Parrallel and Distributed Computing
Parallel and Distributed Computing
- Definition: Computational methods to execute multiple tasks simultaneously or across different systems.
Fault Tolerance Review
- Benefits of Fault Tolerance:
- Reduces system downtime.
- Increases reliability and availability.
- Ensures operational continuity during failures.
- Network Fault Tolerance:
- Implement redundancy (multiple pathways).
- Use of error detection mechanisms to identify and recover from failures.
- Vulnerabilities:
- Points of failure in hardware (e.g., server outages).
- Network limitations may introduce bottlenecks.
Traditional Computing
- Process: A single processor handles tasks sequentially.
- Limitations: Speed constrained by processor speed and overheating issues.
- Structure:
- Inputs -> Processor -> Outputs
Parallel Computing
- Definition: Utilizing multiple processors to run tasks simultaneously.
- Benefits:
- Increased performance by dividing tasks.
- Allows multiple commands to be executed at the same time.
- Challenges:
- Must program processors for task division.
- Possible latency when tasks are interdependent.
- Programming complexity increases, suggesting room for bugs.
- Memory: Processors share a common memory space for data exchange.
Types of Parallel Processing
- SIMD (Single-Instruction, Multiple-Data):
- Executes the same single instruction on different data.
- Example: Adding 10 to each number in a list across processors.
- MIMD (Multiple-Instruction, Multiple-Data):
- Executes different instructions on different data.
- Example: Different processors handling user inputs, animations, and image fetching simultaneously.
Distributed Computing
- Definition: Involves multiple computers working together across a network.
- Characteristics:
- Each computer has its own local memory.
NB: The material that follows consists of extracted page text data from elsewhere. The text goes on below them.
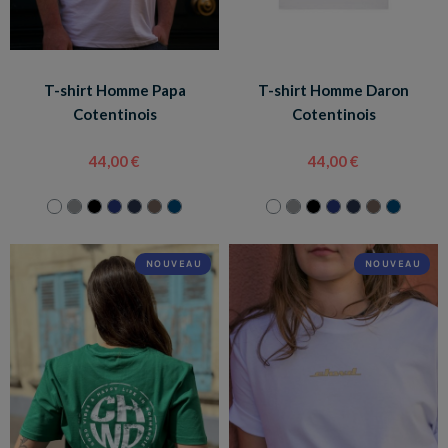
T-shirt Homme Papa
T-shirt Homme Daron
Cotentinois
Cotentinois
44,00 €
44,00 €
NOUVEAU
NOUVEAU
- Tasks are distributed, and communication is done through message passing.
- Advantages:
- Provides fault tolerance; if one node fails, others can continue functioning.
- Ideal for handling large datasets or computations (e.g., cloud services).
Concurrency
- Definition: Method of handling multiple tasks at once, potentially not simultaneously.
- Difference from Parallelism: Concurrency overlaps tasks, while parallelism executes them at the same time.
- Examples:
- Concurrency: CPU switching between tasks like downloading and typing.
- Parallelism: Multi-core processors processing different parts of a task at the same time.
Applications in Big Data
- Importance: Large datasets require parallel/distributed processing for efficiency.
- Challenges: Single systems struggle with processing vast amounts of data, motivating the use of parallel systems.
Summary Comparison: Parallel vs. Distributed Computing
- Parallel Computing:
- Executes tasks simultaneously within a single or closely connected system.
- Uses shared memory, enabling fast communication.
- Example: Multi-core CPU processes tasks.
- Distributed Computing:
- Tasks spread across multiple machines connected by a network.
- Each machine has its own local memory, leading to potential latency.
- Example: Search engines distributing data across several servers.
Internet vs. World Wide Web
- Internet: A global network of interconnected devices.
- World Wide Web: A system of accessible pages and websites on the Internet.
- Analogy: The Internet as highways, and the web as destinations along those highways.
The World Wide Web**
- Created by: Sir Timothy Berners-Lee.
- Components:
- URL: Uniform Resource Locator used to find web resources.
- HTTP/HTTPS: Protocols for web communication.
- HTML: The markup language for creating web pages.
The Impact of the Web
- Initially designed for real-time access to scientific data.
- Evolved into a broader innovation for diverse applications.
- Reflects the unpredictable and wide-ranging impact of technology beyond intended purposes.
Additional Terms
- Webpage: An individual document on the web, often written in HTML.
- Link: A reference that connects one webpage to another.
- Website: A collection of related web pages.
- Web Browser: Software that displays web content, interpreting HTML tags to render pages correctly.